American businessman (1898–1957)

Charles Lanham Crouch (September 15, 1898 – December 11, 1957) was an American merchandising executive best known as a cofounder of the supermarket chain that became Lucky Stores.

==Early life==
Charles Crouch was born in Augusta, Georgia, September 15, 1898, to Lily (née Strom) and Joseph William Crouch.

==Career==
In 1932, Crouch and four partners purchased six of the former Clarence Saunders Piggly Wiggly stores in the San Francisco peninsula area and founded Peninsula Stores, Ltd., in 1935, it became Lucky Stores, the first Lucky Store at Shattuck and Bancroft in Berkeley. In November 1937, Crouch was a General Manager. When he retired from the presidency of Lucky Stores in 1947 there were thirty-three stores in the chain with an annual gross of $30,000,000. At the openings of his various stores Crouch used such devices as simulated carnivals, also hiring popular jazz bands to attract customers. He engaged Raymond Loewy Associates of New York City to design what was considered to be a new type of supermarket, employing color psychology to attract customers and providing each customer with a lightweight aluminum shopping cart on which was mounted a printed directory to all merchandise in the store. In 1949 Crouch was named man of the year in the merchandising field by Operations, Inc., a national research and sales organization serving large chain stores, manufacturers, and wholesale grocers. Charles Crouch was a west coast developer of the modern supermarket.

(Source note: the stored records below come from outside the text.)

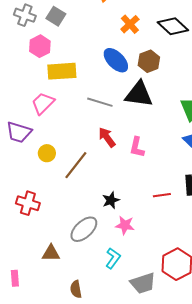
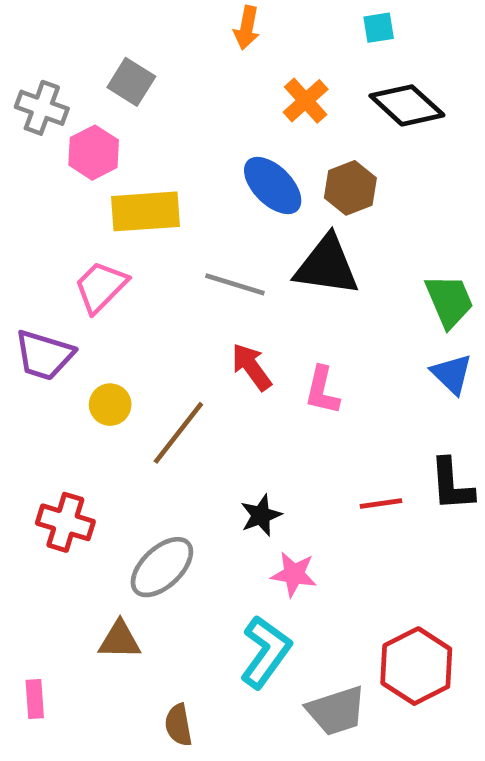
gray cross: (25, 15) -> (42, 108), moved
gray ellipse: (84, 229) -> (162, 567), moved
cyan L-shape: (113, 258) -> (266, 652), size x1.4

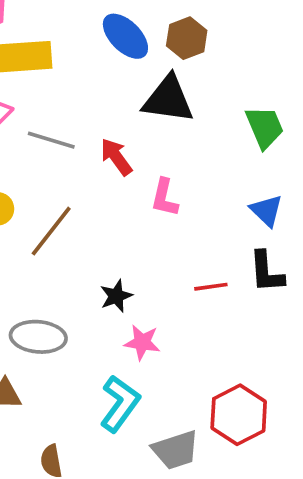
gray line: (235, 284) -> (51, 140), moved
red arrow: (251, 367) -> (116, 157), moved
blue triangle: (452, 374) -> (266, 211), moved
gray ellipse: (162, 567) -> (38, 337), turned 48

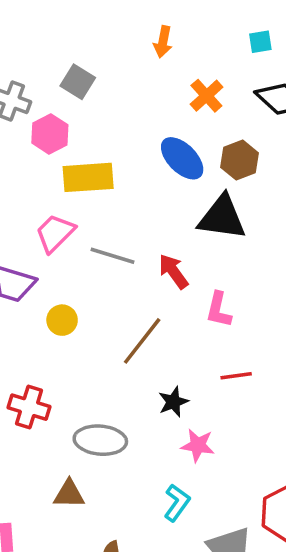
brown line: (51, 231) -> (142, 341), moved
red line: (211, 287) -> (236, 376), moved
cyan L-shape: (120, 404) -> (177, 503), size x0.7

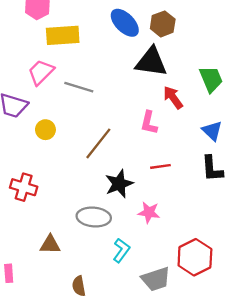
red arrow: (173, 271) -> (173, 97), moved
black star: (173, 402) -> (119, 184), size x1.4
gray ellipse: (100, 440) -> (94, 217), moved
pink star: (198, 445) -> (149, 212), moved

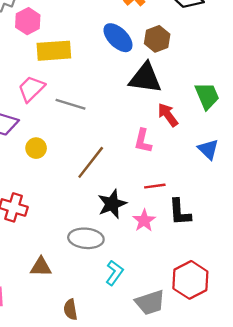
black L-shape: (212, 169) -> (180, 212), moved
pink star: (149, 212) -> (144, 221), moved, turned 30

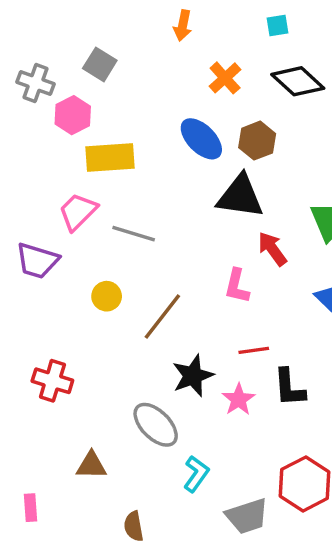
yellow circle: (36, 148) -> (107, 296), moved
gray ellipse: (86, 238) -> (156, 425), turned 40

In 1950, with N. Clark Earl Jr., Crouch bought control of the Childs Company of New York, then operating its chain of fifty-three restaurants. He became executive vice-president of the company at the time of the purchase and shortly thereafter was made president. Two months after purchasing Childs, the new owners also bought 90 percent of the stock in Louis Sherry Inc., New York, makers of fine candy and ice cream. Crouch became president of the company upon the purchase.

==Personal life==
On May 18, 1921, in Vicksburg, Mississippi, Charles Crouch married Nancy Carol Brabston, daughter of a prominent Mississippi planter and direct descendant of the Earl of Arundel, the Duke of Norfolk, and King Edward I of England. They had one son, Charles Lanham Crouch Jr.

Throughout his life, Charles Crouch was an avid horseman and polo player.

Charles Crouch died in San Francisco on December 11, 1957.